Generative AI Handbook Book Club – 15. Pretraining Recipes

What is Pretraining?

Training an LLM from scratch on a large corpus (e.g., Common Crawl)
Objective: Predict next token in text
Output: A “base” model for later finetuning
Connects to decoder-only Transformers (Section II)

Pretraining: The Big Picture

Process of training a model on vast amounts of text data
Self-supervised learning: predict next token or masked tokens
Goal: Develop general language understanding capabilities
Resource-intensive: requires significant compute, data, engineering
Many design choices affect training efficiency and model quality

Building on Previous Chapters

Transformer Architecture: Foundation of modern LLMs
Tokenization: Converting text to model-readable tokens
Positional Encoding: Representing sequence information
Here we examine: How to effectively train these models?

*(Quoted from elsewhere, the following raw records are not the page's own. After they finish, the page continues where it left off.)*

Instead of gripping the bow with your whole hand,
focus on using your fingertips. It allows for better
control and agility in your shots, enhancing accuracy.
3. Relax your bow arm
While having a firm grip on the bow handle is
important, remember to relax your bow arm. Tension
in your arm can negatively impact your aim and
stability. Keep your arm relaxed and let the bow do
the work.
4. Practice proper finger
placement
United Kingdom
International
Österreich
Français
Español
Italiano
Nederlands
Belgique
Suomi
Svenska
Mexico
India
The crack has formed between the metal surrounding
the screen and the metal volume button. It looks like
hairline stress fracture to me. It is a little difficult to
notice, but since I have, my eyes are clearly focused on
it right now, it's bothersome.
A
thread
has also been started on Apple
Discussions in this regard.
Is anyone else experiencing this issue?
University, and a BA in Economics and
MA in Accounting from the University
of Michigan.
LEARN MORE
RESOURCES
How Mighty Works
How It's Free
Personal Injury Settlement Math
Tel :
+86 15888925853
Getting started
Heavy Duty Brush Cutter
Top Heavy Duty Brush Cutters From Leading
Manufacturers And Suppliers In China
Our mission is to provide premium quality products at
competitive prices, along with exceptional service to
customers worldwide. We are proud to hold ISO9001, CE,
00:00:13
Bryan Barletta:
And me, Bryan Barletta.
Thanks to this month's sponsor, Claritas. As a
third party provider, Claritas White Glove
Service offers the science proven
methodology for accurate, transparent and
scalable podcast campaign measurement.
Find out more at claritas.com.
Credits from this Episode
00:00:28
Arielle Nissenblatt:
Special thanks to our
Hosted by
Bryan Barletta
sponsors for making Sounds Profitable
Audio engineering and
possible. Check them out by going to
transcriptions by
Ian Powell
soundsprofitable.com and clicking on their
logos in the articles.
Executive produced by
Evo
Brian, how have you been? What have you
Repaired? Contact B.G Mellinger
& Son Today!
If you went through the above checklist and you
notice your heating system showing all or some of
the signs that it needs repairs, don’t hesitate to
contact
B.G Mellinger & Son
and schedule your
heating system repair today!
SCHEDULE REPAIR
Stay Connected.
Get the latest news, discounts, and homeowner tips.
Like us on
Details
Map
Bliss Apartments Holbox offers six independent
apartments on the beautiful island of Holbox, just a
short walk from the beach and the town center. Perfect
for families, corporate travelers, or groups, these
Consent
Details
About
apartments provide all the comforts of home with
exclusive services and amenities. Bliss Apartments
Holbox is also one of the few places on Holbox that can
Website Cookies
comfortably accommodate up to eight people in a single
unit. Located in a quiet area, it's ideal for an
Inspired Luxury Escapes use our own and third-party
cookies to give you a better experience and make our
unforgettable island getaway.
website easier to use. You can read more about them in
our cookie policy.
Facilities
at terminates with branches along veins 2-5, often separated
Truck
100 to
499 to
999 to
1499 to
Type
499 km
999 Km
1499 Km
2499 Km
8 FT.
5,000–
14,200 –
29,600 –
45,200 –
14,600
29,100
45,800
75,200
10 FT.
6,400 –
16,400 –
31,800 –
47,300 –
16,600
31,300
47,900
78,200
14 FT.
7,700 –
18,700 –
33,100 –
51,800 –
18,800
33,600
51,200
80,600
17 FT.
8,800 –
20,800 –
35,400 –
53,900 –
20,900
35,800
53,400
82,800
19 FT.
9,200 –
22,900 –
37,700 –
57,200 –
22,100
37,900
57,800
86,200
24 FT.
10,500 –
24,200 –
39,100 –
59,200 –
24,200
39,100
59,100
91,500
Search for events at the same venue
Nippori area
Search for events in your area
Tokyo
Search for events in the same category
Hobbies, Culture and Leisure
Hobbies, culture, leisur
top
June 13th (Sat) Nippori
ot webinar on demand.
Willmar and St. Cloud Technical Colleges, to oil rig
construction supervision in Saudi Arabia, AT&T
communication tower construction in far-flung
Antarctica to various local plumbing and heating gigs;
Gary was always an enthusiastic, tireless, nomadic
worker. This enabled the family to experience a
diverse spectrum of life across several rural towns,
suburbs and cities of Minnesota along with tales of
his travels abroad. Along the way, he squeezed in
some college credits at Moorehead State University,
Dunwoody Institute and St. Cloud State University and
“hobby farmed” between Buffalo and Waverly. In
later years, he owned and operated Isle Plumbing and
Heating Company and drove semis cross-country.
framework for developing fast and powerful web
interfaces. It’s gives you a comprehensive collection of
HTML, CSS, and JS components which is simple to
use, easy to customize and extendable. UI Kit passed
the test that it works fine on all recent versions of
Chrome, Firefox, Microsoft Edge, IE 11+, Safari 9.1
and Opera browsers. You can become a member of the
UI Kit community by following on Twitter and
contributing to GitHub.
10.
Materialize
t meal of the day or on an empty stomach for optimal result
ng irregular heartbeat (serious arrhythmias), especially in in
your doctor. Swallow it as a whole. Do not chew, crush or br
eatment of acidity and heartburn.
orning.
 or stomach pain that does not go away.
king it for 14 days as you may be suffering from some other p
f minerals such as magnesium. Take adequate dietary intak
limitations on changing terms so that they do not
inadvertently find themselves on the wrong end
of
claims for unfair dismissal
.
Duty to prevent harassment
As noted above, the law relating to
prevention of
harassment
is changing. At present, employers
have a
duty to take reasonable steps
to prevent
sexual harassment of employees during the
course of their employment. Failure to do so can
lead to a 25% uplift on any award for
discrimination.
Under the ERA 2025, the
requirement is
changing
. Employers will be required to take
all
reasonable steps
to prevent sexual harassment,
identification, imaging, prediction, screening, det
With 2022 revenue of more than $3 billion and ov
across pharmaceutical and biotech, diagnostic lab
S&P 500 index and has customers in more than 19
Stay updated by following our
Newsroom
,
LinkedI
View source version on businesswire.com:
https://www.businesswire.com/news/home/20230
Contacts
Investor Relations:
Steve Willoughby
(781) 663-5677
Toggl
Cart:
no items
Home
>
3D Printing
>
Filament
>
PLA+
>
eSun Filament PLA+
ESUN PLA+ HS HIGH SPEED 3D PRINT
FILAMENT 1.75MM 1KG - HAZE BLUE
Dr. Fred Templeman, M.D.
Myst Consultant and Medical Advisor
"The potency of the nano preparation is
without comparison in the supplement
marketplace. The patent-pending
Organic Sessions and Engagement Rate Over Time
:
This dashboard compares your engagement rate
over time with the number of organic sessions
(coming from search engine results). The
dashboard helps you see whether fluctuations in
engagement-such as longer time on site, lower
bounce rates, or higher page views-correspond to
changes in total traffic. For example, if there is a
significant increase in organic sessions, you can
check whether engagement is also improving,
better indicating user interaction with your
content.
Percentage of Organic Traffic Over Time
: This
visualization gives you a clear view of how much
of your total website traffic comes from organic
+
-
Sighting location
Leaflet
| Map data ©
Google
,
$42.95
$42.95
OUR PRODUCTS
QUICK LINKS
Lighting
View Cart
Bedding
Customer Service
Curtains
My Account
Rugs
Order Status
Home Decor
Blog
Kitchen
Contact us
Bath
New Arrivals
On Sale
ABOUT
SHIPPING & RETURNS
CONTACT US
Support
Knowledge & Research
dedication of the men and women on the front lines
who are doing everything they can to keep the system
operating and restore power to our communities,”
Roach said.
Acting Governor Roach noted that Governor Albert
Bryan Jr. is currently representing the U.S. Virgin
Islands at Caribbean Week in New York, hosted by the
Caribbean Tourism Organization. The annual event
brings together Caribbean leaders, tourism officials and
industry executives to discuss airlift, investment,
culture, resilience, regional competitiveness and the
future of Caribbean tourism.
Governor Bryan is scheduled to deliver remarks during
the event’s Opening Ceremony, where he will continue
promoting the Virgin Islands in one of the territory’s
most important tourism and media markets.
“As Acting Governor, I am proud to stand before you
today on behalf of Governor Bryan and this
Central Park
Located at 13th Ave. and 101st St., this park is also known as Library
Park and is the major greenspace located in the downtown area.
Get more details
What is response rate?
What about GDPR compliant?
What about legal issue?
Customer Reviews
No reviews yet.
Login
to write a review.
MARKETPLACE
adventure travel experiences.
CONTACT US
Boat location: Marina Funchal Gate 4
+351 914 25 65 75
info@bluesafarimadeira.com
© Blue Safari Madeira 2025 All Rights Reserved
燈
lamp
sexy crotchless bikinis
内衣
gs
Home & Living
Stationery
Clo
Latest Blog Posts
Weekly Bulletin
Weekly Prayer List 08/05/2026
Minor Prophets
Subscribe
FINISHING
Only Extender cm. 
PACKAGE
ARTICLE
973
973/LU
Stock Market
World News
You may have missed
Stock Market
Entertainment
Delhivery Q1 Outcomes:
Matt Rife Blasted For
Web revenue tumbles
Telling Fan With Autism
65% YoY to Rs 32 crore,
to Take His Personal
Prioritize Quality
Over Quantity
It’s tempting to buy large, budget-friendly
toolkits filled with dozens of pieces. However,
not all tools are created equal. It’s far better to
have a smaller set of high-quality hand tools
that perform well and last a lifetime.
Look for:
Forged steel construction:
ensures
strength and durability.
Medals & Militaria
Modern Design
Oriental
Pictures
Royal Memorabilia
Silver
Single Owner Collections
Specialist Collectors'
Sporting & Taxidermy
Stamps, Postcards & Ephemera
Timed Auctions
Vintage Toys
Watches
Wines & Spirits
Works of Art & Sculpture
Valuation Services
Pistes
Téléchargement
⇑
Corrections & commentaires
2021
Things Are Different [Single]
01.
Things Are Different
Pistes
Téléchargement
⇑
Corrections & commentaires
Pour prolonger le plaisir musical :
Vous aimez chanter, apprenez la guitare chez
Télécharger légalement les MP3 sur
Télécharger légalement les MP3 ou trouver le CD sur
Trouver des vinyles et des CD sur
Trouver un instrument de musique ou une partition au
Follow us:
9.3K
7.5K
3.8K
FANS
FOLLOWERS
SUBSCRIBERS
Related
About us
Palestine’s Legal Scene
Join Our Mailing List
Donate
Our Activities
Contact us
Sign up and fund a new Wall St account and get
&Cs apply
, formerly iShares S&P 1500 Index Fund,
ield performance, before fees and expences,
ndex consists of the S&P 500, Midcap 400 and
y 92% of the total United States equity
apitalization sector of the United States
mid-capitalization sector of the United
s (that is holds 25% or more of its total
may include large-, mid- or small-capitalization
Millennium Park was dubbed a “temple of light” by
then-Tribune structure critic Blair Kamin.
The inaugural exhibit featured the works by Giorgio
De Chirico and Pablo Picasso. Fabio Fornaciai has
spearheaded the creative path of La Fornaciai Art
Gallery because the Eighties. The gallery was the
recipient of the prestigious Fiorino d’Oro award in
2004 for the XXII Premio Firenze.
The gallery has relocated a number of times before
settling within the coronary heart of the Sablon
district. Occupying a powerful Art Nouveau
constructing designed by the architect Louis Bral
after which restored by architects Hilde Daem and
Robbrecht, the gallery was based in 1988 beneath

Core Architectural Choices

Key decisions when pretraining LLMs:

Attention mechanisms
Activation functions
Normalization approaches
Model sizing & dimensionality

Attention Mechanism Variants

Three main approaches:

Multi-Head Attention (MHA): - Original Transformer design - Multiple attention heads, each with full query/key/value projections - Most expressive but computationally expensive
Multi-Query Attention (MQA): - Shared key and value projections across heads - Queries remain separate - Reduces memory bandwidth requirements
Grouped-Query Attention (GQA): - Middle ground between MHA and MQA - Keys and values shared among groups of heads - Better balance of efficiency and expressiveness

Key Decisions in Pretraining

No one-size-fits-all “recipe”
Choices impact performance, cost, speed
Core areas:
- Model architecture (e.g., attention)
- Training setup (e.g., optimization)
- Data handling

Attention Variants: Trade-offs

Variant	Parameters	Memory	Quality	Used In
MHA	Highest	Highest	Highest	Early models, high-quality research
MQA	Lowest	Lowest	Lowest	Deployment-optimized models
GQA	Medium	Medium	Medium	Modern balanced models (Claude, PaLM)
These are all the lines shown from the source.